[Stored items from a collection]
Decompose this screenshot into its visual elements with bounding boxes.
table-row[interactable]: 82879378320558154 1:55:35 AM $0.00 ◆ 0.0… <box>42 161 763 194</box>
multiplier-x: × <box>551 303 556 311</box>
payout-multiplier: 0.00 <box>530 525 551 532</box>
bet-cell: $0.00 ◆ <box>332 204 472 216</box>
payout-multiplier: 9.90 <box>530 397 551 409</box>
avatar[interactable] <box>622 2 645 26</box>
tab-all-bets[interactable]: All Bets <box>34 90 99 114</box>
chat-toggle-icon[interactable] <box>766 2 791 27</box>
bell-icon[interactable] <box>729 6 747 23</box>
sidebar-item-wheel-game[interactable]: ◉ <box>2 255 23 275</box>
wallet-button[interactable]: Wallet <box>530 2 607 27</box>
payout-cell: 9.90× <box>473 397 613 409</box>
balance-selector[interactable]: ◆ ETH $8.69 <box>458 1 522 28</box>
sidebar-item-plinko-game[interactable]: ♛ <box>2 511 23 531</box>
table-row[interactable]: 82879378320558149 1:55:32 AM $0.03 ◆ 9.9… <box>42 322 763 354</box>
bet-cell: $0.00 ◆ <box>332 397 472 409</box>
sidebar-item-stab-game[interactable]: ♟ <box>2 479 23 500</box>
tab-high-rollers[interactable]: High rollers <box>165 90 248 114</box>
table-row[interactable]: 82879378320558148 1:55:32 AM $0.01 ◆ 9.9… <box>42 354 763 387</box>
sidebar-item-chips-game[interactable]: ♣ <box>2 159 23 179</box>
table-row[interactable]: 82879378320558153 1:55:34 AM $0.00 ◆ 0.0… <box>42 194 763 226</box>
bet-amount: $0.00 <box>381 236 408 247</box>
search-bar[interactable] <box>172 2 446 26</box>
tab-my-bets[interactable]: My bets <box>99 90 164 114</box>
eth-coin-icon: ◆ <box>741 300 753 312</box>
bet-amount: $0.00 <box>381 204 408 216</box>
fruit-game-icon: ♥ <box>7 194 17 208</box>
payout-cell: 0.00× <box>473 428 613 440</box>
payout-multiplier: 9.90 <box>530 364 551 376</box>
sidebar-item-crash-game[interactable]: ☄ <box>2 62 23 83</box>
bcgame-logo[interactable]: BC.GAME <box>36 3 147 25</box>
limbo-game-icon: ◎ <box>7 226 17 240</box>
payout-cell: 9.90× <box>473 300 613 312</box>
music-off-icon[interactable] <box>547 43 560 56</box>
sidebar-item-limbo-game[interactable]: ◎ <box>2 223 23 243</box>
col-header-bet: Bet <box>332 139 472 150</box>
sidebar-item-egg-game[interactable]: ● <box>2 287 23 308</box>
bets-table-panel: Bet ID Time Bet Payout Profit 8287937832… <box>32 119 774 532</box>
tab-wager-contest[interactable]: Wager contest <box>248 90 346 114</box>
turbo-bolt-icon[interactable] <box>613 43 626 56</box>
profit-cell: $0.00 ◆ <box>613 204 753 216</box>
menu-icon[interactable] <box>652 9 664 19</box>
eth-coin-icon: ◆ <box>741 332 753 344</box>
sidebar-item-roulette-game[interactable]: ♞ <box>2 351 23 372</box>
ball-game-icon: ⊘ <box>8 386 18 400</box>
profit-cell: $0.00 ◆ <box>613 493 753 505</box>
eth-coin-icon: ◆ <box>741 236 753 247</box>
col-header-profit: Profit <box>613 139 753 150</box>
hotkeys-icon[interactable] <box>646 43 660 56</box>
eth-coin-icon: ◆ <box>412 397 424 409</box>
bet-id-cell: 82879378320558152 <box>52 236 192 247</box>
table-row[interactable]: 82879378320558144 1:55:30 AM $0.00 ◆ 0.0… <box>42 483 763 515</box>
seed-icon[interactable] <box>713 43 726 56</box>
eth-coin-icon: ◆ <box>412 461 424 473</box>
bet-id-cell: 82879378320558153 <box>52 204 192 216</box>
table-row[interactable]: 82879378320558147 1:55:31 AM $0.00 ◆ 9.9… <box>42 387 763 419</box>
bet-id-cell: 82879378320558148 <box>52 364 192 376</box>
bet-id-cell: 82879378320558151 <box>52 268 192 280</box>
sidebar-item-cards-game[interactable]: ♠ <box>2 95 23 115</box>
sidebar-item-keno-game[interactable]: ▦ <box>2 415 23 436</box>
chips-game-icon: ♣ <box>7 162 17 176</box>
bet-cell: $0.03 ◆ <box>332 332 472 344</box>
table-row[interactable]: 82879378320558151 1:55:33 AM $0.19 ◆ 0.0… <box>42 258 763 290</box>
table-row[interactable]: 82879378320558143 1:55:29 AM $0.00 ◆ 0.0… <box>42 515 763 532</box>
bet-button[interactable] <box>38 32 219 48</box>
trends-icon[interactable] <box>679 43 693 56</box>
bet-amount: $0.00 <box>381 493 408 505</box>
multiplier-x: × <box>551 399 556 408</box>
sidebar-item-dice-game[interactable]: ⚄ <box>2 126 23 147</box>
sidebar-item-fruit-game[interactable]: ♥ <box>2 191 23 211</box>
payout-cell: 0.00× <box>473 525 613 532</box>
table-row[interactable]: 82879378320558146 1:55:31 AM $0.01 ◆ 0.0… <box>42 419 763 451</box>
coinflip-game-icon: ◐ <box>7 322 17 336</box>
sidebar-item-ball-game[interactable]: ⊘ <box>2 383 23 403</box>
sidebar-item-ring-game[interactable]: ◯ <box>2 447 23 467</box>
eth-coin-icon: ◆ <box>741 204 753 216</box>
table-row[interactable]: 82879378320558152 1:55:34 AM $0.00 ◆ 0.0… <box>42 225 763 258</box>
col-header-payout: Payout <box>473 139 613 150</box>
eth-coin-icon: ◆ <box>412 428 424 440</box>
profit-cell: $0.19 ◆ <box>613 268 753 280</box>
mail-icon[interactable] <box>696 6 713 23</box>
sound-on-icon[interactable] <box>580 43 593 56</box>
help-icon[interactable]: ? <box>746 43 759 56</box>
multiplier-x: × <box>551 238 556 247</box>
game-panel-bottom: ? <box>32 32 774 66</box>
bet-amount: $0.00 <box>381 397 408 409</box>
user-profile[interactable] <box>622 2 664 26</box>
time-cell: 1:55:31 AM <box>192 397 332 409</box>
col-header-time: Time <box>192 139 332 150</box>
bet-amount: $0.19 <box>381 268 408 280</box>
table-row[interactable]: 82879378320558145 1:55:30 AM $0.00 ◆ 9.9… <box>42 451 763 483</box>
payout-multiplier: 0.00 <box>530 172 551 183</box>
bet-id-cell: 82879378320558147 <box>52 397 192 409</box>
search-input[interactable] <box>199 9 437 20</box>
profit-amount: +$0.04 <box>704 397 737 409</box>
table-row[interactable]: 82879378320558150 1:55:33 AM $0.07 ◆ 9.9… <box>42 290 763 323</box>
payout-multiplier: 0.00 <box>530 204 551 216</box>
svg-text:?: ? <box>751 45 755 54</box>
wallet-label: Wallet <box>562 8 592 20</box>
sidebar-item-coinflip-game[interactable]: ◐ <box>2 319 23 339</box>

[To do] Write out every entry word for word.

[Solved problem]
Decompose this screenshot into its visual elements with bounding boxes.
table-row[interactable]: 82879378320558154 1:55:35 AM $0.00 ◆ 0.0… <box>42 161 763 194</box>
multiplier-x: × <box>551 303 556 311</box>
payout-multiplier: 0.00 <box>530 525 551 532</box>
bet-cell: $0.00 ◆ <box>332 204 472 216</box>
payout-multiplier: 9.90 <box>530 397 551 409</box>
avatar[interactable] <box>622 2 645 26</box>
tab-all-bets[interactable]: All Bets <box>34 90 99 114</box>
chat-toggle-icon[interactable] <box>766 2 791 27</box>
bell-icon[interactable] <box>729 6 747 23</box>
sidebar-item-wheel-game[interactable]: ◉ <box>2 255 23 275</box>
wallet-button[interactable]: Wallet <box>530 2 607 27</box>
payout-cell: 9.90× <box>473 397 613 409</box>
balance-selector[interactable]: ◆ ETH $8.69 <box>458 1 522 28</box>
sidebar-item-plinko-game[interactable]: ♛ <box>2 511 23 531</box>
table-row[interactable]: 82879378320558149 1:55:32 AM $0.03 ◆ 9.9… <box>42 322 763 354</box>
bet-cell: $0.00 ◆ <box>332 397 472 409</box>
sidebar-item-stab-game[interactable]: ♟ <box>2 479 23 500</box>
tab-high-rollers[interactable]: High rollers <box>165 90 248 114</box>
table-row[interactable]: 82879378320558148 1:55:32 AM $0.01 ◆ 9.9… <box>42 354 763 387</box>
sidebar-item-chips-game[interactable]: ♣ <box>2 159 23 179</box>
table-row[interactable]: 82879378320558153 1:55:34 AM $0.00 ◆ 0.0… <box>42 194 763 226</box>
bet-amount: $0.00 <box>381 236 408 247</box>
search-bar[interactable] <box>172 2 446 26</box>
tab-my-bets[interactable]: My bets <box>99 90 164 114</box>
eth-coin-icon: ◆ <box>741 300 753 312</box>
bet-amount: $0.00 <box>381 204 408 216</box>
fruit-game-icon: ♥ <box>7 194 17 208</box>
payout-cell: 0.00× <box>473 428 613 440</box>
payout-multiplier: 9.90 <box>530 364 551 376</box>
sidebar-item-crash-game[interactable]: ☄ <box>2 62 23 83</box>
bcgame-logo[interactable]: BC.GAME <box>36 3 147 25</box>
limbo-game-icon: ◎ <box>7 226 17 240</box>
payout-cell: 9.90× <box>473 300 613 312</box>
music-off-icon[interactable] <box>547 43 560 56</box>
sidebar-item-limbo-game[interactable]: ◎ <box>2 223 23 243</box>
col-header-bet: Bet <box>332 139 472 150</box>
sidebar-item-egg-game[interactable]: ● <box>2 287 23 308</box>
bets-table-panel: Bet ID Time Bet Payout Profit 8287937832… <box>32 119 774 532</box>
tab-wager-contest[interactable]: Wager contest <box>248 90 346 114</box>
turbo-bolt-icon[interactable] <box>613 43 626 56</box>
profit-cell: $0.00 ◆ <box>613 204 753 216</box>
menu-icon[interactable] <box>652 9 664 19</box>
eth-coin-icon: ◆ <box>741 332 753 344</box>
sidebar-item-roulette-game[interactable]: ♞ <box>2 351 23 372</box>
ball-game-icon: ⊘ <box>8 386 18 400</box>
profit-cell: $0.00 ◆ <box>613 493 753 505</box>
eth-coin-icon: ◆ <box>741 236 753 247</box>
col-header-profit: Profit <box>613 139 753 150</box>
hotkeys-icon[interactable] <box>646 43 660 56</box>
eth-coin-icon: ◆ <box>412 397 424 409</box>
bet-id-cell: 82879378320558152 <box>52 236 192 247</box>
table-row[interactable]: 82879378320558144 1:55:30 AM $0.00 ◆ 0.0… <box>42 483 763 515</box>
seed-icon[interactable] <box>713 43 726 56</box>
eth-coin-icon: ◆ <box>412 461 424 473</box>
bet-id-cell: 82879378320558153 <box>52 204 192 216</box>
table-row[interactable]: 82879378320558147 1:55:31 AM $0.00 ◆ 9.9… <box>42 387 763 419</box>
bet-id-cell: 82879378320558148 <box>52 364 192 376</box>
bet-id-cell: 82879378320558151 <box>52 268 192 280</box>
sidebar-item-cards-game[interactable]: ♠ <box>2 95 23 115</box>
sidebar-item-keno-game[interactable]: ▦ <box>2 415 23 436</box>
chips-game-icon: ♣ <box>7 162 17 176</box>
bet-cell: $0.03 ◆ <box>332 332 472 344</box>
table-row[interactable]: 82879378320558151 1:55:33 AM $0.19 ◆ 0.0… <box>42 258 763 290</box>
table-row[interactable]: 82879378320558143 1:55:29 AM $0.00 ◆ 0.0… <box>42 515 763 532</box>
bet-button[interactable] <box>38 32 219 48</box>
trends-icon[interactable] <box>679 43 693 56</box>
bet-amount: $0.00 <box>381 493 408 505</box>
multiplier-x: × <box>551 399 556 408</box>
sidebar-item-dice-game[interactable]: ⚄ <box>2 126 23 147</box>
sidebar-item-fruit-game[interactable]: ♥ <box>2 191 23 211</box>
payout-cell: 0.00× <box>473 525 613 532</box>
table-row[interactable]: 82879378320558146 1:55:31 AM $0.01 ◆ 0.0… <box>42 419 763 451</box>
coinflip-game-icon: ◐ <box>7 322 17 336</box>
sidebar-item-ball-game[interactable]: ⊘ <box>2 383 23 403</box>
sidebar-item-ring-game[interactable]: ◯ <box>2 447 23 467</box>
eth-coin-icon: ◆ <box>741 204 753 216</box>
table-row[interactable]: 82879378320558152 1:55:34 AM $0.00 ◆ 0.0… <box>42 225 763 258</box>
col-header-payout: Payout <box>473 139 613 150</box>
eth-coin-icon: ◆ <box>412 428 424 440</box>
profit-cell: $0.19 ◆ <box>613 268 753 280</box>
mail-icon[interactable] <box>696 6 713 23</box>
sound-on-icon[interactable] <box>580 43 593 56</box>
help-icon[interactable]: ? <box>746 43 759 56</box>
multiplier-x: × <box>551 238 556 247</box>
game-panel-bottom: ? <box>32 32 774 66</box>
bet-amount: $0.00 <box>381 397 408 409</box>
user-profile[interactable] <box>622 2 664 26</box>
time-cell: 1:55:31 AM <box>192 397 332 409</box>
col-header-time: Time <box>192 139 332 150</box>
bet-amount: $0.19 <box>381 268 408 280</box>
table-row[interactable]: 82879378320558145 1:55:30 AM $0.00 ◆ 9.9… <box>42 451 763 483</box>
payout-multiplier: 0.00 <box>530 172 551 183</box>
bet-id-cell: 82879378320558147 <box>52 397 192 409</box>
search-input[interactable] <box>199 9 437 20</box>
profit-amount: +$0.04 <box>704 397 737 409</box>
table-row[interactable]: 82879378320558150 1:55:33 AM $0.07 ◆ 9.9… <box>42 290 763 323</box>
payout-multiplier: 0.00 <box>530 204 551 216</box>
svg-text:?: ? <box>751 45 755 54</box>
wallet-label: Wallet <box>562 8 592 20</box>
sidebar-item-coinflip-game[interactable]: ◐ <box>2 319 23 339</box>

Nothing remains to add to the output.